Le jeune William et les quelques amis restés avec lui pour protéger la maison familiale se voient bientôt débordés par la foule qui pille la propriété, puis la réduit en cendres. L'inestimable bibliothèque de Priestley, son laboratoire et ses manuscrits sont la proie des flammes[21].

15, 16 et 17 juillet[modifier | modifier le code]

Showell Green, la demeure de William Russell après sa destruction
(Gravure de William Ellis d'après un dessin de Philip Henry Witton[22])

Le duc d'Aylesford tente d'endiguer la montée de la violence dans la nuit du 14, mais malgré l'aide d'autres magistrats, il est incapable de maîtriser la foule. Le 15, les émeutiers libèrent les détenus de la prison[14]. Thomas Woodbridge, le gardien de l'établissement, nomme plusieurs centaines de suppléants afin de l'aider à calmer la foule, mais nombre d'entre eux rejoignent les émeutiers[23]. La foule détruit Bakerville House, la demeure de John Ryland, et boit ses réserves d'alcool découvertes dans la cave. Lorsque les connétables arrivent sur les lieux, les émeutiers les attaquent et les désarment. Un homme est tué[24]. Les magistrats locaux n'entreprennent alors plus rien pour contenir la foule et ne déclarent l'entrée en vigueur du Riot Act que lors de l'arrivée de l'armée le [25].

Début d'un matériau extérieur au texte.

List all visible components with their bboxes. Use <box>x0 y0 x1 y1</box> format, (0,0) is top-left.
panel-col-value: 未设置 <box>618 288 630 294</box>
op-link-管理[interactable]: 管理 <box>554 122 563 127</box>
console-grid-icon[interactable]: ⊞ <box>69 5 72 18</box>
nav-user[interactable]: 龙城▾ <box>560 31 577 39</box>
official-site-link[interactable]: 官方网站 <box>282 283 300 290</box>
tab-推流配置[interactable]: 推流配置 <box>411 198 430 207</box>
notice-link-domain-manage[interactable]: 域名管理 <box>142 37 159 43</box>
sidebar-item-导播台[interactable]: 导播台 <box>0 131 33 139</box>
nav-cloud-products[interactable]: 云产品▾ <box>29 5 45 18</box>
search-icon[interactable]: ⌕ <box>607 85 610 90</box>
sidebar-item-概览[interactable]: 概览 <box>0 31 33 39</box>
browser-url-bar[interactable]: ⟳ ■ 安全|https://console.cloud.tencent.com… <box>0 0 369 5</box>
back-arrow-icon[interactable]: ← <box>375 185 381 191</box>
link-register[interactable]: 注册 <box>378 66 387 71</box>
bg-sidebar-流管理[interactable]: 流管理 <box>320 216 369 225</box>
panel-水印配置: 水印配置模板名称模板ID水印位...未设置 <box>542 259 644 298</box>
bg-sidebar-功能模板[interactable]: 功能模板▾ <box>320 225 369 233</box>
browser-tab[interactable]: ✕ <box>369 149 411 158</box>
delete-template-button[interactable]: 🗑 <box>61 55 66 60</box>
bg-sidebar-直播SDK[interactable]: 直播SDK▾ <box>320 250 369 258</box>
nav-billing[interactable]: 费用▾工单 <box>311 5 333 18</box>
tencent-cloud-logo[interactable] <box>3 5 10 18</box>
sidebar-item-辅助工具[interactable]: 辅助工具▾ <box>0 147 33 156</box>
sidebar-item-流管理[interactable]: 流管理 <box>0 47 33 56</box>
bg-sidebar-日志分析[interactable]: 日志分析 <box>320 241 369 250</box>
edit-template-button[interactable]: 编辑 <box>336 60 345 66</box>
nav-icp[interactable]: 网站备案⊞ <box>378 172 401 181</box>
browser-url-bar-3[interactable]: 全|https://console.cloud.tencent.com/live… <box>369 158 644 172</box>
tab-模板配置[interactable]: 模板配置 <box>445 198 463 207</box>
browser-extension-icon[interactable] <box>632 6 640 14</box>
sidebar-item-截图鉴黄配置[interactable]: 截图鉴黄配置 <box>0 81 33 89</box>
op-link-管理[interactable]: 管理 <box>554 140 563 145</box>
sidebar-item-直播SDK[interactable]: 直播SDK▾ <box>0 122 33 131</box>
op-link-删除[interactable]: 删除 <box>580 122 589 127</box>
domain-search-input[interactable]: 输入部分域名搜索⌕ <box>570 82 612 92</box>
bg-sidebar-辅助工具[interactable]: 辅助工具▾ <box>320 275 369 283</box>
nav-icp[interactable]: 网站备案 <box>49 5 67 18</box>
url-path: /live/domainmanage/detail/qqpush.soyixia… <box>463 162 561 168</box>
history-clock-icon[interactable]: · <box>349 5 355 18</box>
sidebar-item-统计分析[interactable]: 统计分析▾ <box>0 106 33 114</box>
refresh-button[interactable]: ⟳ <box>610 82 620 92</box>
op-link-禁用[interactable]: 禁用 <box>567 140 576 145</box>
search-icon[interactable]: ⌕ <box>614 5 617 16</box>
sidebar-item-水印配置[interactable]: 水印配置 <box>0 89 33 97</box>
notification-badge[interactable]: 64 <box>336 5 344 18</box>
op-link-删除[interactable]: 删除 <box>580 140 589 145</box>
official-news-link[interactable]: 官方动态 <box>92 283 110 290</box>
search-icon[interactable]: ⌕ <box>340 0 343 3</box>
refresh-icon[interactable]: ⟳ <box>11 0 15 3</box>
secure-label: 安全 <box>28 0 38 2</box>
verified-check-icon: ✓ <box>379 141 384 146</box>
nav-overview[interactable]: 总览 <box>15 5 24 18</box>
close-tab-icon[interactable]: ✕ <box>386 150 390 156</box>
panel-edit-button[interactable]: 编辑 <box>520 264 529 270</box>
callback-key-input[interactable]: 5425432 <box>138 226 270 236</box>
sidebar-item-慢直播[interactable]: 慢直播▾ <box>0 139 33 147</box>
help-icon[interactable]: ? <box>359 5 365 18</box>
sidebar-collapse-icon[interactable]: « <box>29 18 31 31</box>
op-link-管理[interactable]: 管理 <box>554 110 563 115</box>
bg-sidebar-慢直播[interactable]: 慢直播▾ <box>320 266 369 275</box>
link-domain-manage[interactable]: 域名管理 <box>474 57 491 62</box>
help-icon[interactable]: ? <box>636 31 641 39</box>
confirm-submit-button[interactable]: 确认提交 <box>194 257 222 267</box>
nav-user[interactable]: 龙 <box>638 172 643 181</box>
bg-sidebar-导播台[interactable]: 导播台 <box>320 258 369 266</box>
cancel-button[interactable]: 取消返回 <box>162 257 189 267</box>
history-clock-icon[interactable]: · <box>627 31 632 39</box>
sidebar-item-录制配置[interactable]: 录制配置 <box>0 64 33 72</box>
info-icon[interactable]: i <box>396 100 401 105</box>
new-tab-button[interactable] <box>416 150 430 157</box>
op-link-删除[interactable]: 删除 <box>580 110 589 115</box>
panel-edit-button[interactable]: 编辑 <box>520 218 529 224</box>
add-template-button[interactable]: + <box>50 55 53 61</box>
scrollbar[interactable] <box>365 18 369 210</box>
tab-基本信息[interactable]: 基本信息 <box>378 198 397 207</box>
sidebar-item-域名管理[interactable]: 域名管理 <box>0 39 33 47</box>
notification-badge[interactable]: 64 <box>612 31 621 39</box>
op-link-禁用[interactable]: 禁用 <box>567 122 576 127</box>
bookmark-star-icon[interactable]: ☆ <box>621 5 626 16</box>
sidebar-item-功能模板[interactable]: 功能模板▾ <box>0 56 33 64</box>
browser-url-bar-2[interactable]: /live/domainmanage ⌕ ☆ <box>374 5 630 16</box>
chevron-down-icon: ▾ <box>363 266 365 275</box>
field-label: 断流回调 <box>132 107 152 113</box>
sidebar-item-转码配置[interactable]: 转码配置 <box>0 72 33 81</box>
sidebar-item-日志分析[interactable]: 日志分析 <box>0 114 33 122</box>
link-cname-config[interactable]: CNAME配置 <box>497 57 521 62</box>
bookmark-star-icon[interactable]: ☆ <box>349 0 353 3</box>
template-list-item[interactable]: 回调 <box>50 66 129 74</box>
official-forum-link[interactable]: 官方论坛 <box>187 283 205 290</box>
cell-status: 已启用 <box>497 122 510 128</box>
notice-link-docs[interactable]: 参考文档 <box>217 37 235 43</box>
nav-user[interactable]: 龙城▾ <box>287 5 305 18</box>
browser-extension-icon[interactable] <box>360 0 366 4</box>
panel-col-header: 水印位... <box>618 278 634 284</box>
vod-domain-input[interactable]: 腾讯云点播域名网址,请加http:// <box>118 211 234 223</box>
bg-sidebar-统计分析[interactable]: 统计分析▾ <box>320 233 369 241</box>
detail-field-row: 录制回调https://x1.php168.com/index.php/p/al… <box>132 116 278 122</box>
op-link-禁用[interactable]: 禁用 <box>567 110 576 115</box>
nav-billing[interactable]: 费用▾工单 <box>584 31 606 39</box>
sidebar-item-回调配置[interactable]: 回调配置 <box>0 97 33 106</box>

Le 16, les maisons de Joseph Jukes, John Coates, John Hobson, Thomas Hawkes et John Harwood (pasteur baptiste aveugle) sont toutes pillées et incendiées[24]. Le Baptist Meeting à Kings Heath, autre chapelle dissidente, est également détruite. William Russell et William Hutton tentent de défendre leurs demeures, sans résultat, les hommes qu'ils ont engagés refusant d'affronter la foule[24]. Hutton fit plus tard le récit des événements :

« On m'évitait comme la peste, les vagues de chagrin me submergeaient et m'abattaient inexorablement ; chacune plus forte que la précédente. Mes enfants étaient tristes. Ma femme, à la suite d'une longue affliction, prête à quitter mes bras pour ceux de la mort, et moi-même réduit à la triste nécessité de mendier humblement un peu d'eau dans un cottage ! … Dans la matinée du 15 j'étais un homme riche ; dans la soirée j'étais ruiné[N 4],[26]. »

Lorsque les émeutiers arrivent à la maison de John Taylor, ils déménagent soigneusement tous les meubles et les biens de sa locataire, Lady Carhampton, parente de George III, avant de l'incendier. Leur colère vise spécifiquement ceux qui sont en désaccord avec la politique du roi et qui ne se conforment pas à l'Église d'Angleterre ou résistent au contrôle de l'État[27]. Les maisons de George Russell, juge de paix, Samuel Blyth, l'un des ministres de la New Meeting, Thomas Lee et de Mr. Westley sont aussi attaquées le 15 et le 16. L'industriel Quaker et membre de la Lunar Society, Samuel Galton ne sauve sa propre maison qu'en offrant de l'ale et de l'argent aux émeutiers[28].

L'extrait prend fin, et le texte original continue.